Consider the listing below. Extract exactly the lines from the line containing "psykologisk behandling. Han" to the line containing "превзошли ожидания организаторов", both included.
-------------------------
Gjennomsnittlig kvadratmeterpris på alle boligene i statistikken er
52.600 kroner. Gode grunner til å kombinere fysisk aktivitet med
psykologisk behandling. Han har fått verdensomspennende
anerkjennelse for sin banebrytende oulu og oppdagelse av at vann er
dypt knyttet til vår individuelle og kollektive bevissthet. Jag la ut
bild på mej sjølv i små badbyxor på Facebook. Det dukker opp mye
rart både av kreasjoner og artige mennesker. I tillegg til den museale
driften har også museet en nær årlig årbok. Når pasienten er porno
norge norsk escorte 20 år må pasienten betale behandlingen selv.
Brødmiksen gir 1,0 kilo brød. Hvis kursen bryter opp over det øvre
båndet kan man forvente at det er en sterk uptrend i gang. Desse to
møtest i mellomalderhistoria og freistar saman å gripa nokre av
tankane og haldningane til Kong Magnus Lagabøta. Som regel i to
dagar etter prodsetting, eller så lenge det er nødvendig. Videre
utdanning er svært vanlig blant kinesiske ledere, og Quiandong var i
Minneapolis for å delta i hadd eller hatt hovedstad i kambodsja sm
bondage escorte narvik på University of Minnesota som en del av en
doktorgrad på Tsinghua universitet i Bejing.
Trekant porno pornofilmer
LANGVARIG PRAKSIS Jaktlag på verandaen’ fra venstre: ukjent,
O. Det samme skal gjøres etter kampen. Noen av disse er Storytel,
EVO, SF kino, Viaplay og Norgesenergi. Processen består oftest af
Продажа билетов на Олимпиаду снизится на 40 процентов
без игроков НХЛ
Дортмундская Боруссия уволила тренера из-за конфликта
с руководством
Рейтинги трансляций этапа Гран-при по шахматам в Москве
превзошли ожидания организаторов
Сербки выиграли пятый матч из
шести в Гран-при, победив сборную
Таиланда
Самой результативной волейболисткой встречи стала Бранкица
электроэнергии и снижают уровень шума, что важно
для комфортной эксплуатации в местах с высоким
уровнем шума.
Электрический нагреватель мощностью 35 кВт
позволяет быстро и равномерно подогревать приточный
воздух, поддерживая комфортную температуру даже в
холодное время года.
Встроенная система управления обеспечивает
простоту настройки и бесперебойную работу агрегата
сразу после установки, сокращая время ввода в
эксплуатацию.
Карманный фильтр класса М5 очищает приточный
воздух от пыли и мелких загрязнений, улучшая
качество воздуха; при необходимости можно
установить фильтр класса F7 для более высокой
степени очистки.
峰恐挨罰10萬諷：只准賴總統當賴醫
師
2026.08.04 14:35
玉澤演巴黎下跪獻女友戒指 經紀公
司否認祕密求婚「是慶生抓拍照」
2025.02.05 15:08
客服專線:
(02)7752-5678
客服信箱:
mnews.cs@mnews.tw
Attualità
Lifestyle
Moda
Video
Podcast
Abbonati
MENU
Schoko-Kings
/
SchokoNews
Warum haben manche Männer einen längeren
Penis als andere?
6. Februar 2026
-------------------------
• _Expected answer_
psykologisk behandling. Han har fått verdensomspennende
anerkjennelse for sin banebrytende oulu og oppdagelse av at vann er
dypt knyttet til vår individuelle og kollektive bevissthet. Jag la ut
bild på mej sjølv i små badbyxor på Facebook. Det dukker opp mye
rart både av kreasjoner og artige mennesker. I tillegg til den museale
driften har også museet en nær årlig årbok. Når pasienten er porno
norge norsk escorte 20 år må pasienten betale behandlingen selv.
Brødmiksen gir 1,0 kilo brød. Hvis kursen bryter opp over det øvre
båndet kan man forvente at det er en sterk uptrend i gang. Desse to
møtest i mellomalderhistoria og freistar saman å gripa nokre av
tankane og haldningane til Kong Magnus Lagabøta. Som regel i to
dagar etter prodsetting, eller så lenge det er nødvendig. Videre
utdanning er svært vanlig blant kinesiske ledere, og Quiandong var i
Minneapolis for å delta i hadd eller hatt hovedstad i kambodsja sm
bondage escorte narvik på University of Minnesota som en del av en
doktorgrad på Tsinghua universitet i Bejing.
Trekant porno pornofilmer
LANGVARIG PRAKSIS Jaktlag på verandaen’ fra venstre: ukjent,
O. Det samme skal gjøres etter kampen. Noen av disse er Storytel,
EVO, SF kino, Viaplay og Norgesenergi. Processen består oftest af
Продажа билетов на Олимпиаду снизится на 40 процентов
без игроков НХЛ
Дортмундская Боруссия уволила тренера из-за конфликта
с руководством
Рейтинги трансляций этапа Гран-при по шахматам в Москве
превзошли ожидания организаторов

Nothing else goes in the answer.